Of course, this is specifically for cars being driven in a similar manner. If you pulled the engine off the vehicle, put it on a lab table, and tried to run the engine at maximum efficiency (which involves tuning both the RPM [i]and[i] the power output), I'm not sure the scaling of various quantities would give you much difference in efficiency, and might even favor a bigger engine. But we don't drive that way. We drive to achieve certain speeds and certain accelerations, and we care about how far and how fast we go, not about how many joules of energy the engine output doing so, so even the definition of efficiency is different (miles per gallon versus energy output per energy input).

I'm not an expert at all, but my understanding is that an IC engine reaches it's maximum efficiency at close to it's maximum RPM.

No, its maximum efficiency (as opposed to maximum power output) is usually well below the engineering limit. I think for most gasoline engines it's somewhere in the neighborhood of 3,000 RPM's. Engines often run below this peak efficiency, but they can easily exceed it when accelerating.

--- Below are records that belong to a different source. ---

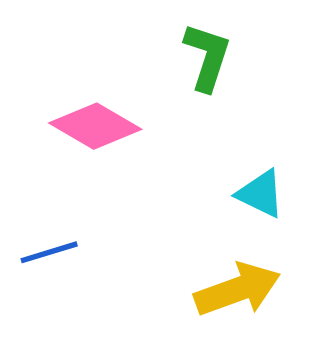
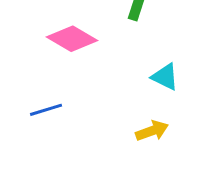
yellow arrow: (237, 290) -> (152, 131), size x0.7

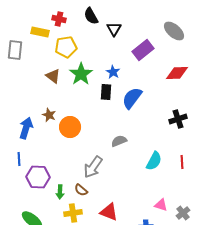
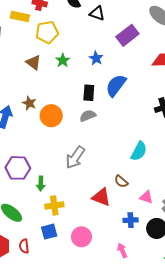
black triangle: (114, 29) -> (97, 13), turned -42
green star: (81, 74) -> (63, 60), size x0.6
black rectangle: (106, 92) -> (89, 93), moved
gray semicircle: (119, 141) -> (88, 116), moved
brown semicircle: (81, 190) -> (121, 181), moved
red triangle: (109, 212) -> (101, 197), moved

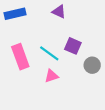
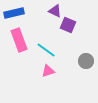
purple square: (73, 46) -> (68, 25), moved
pink rectangle: (20, 57) -> (19, 40), moved

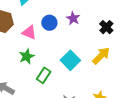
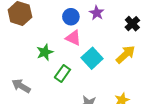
pink triangle: (29, 33) -> (73, 38), moved

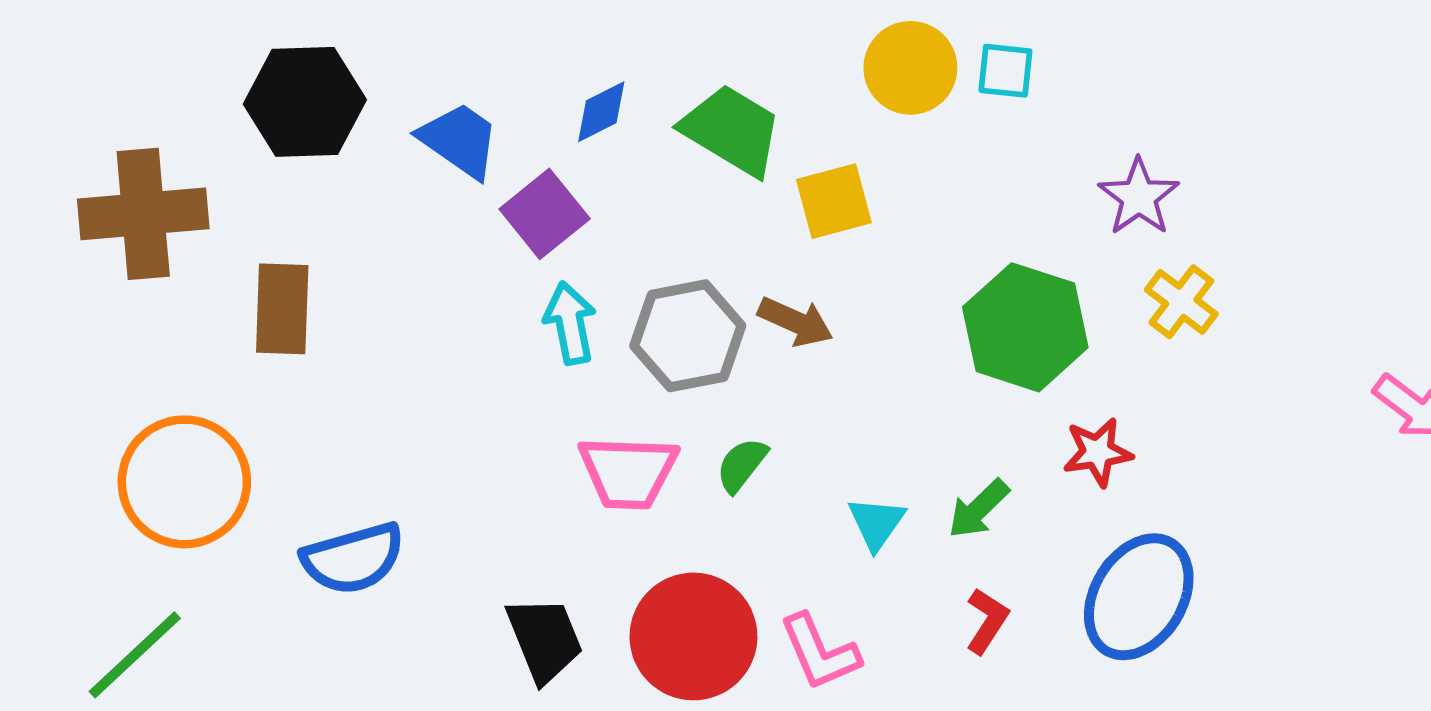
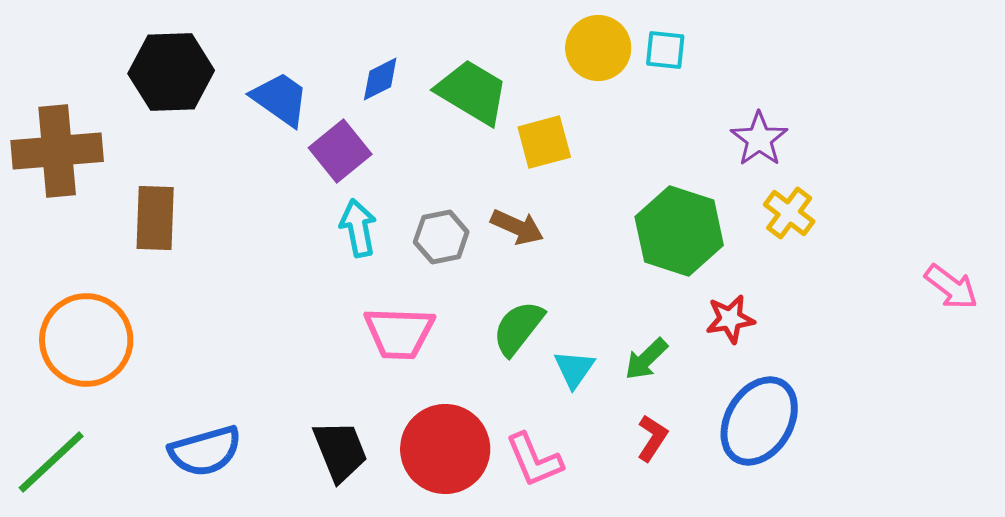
gray hexagon: (688, 336) -> (441, 237), size x0.7
green semicircle: (742, 465) -> (518, 328), moved, size x1.4
blue semicircle: (353, 558) -> (205, 451), moved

But this does bring up a related issue, which is that smaller engines are not guaranteed to be more efficient. If you're using an engine which is too small for the task, then in order to get sufficient power you'll need to run it at speeds well above its peak efficiency. So depending on the task (such as hauling a heavy load), it's possible to lose more from running the engine too fast than you gain from having a smaller engine.

Gasoline engines 'pump' lots of air, The smaller one, needing it's throttle wide open, will be a more efficient pump than a larger engine with it's throttle half closed.

And no energy wasted by pushing bigger and heavier parts up and down, round and round, when a smaller part will do.

And, the larger diameter of the piston comes into play too. It takes time for gas to combust. So long that the normal engine ignites the fuel up to 45 degrees before the piston reaches the top of it's stroke. Some of the pressure is actually pushing the piston down will the piston is still rising. Waste of energy there. And a bigger piston, it takes even longer for the flame to travel the whole width. So, the smaller diameter piston means more of the fuel is burnt at a more optimal time. Smaller bore = greater efficiency.

5" diameter seems to be the practical limit, where diminishing returns play.

That's why modern engine design is leaning towards more pistons- V-12 instead of a bigger. V-8.

Thanks to you all for your answers; they are very useful and interesting!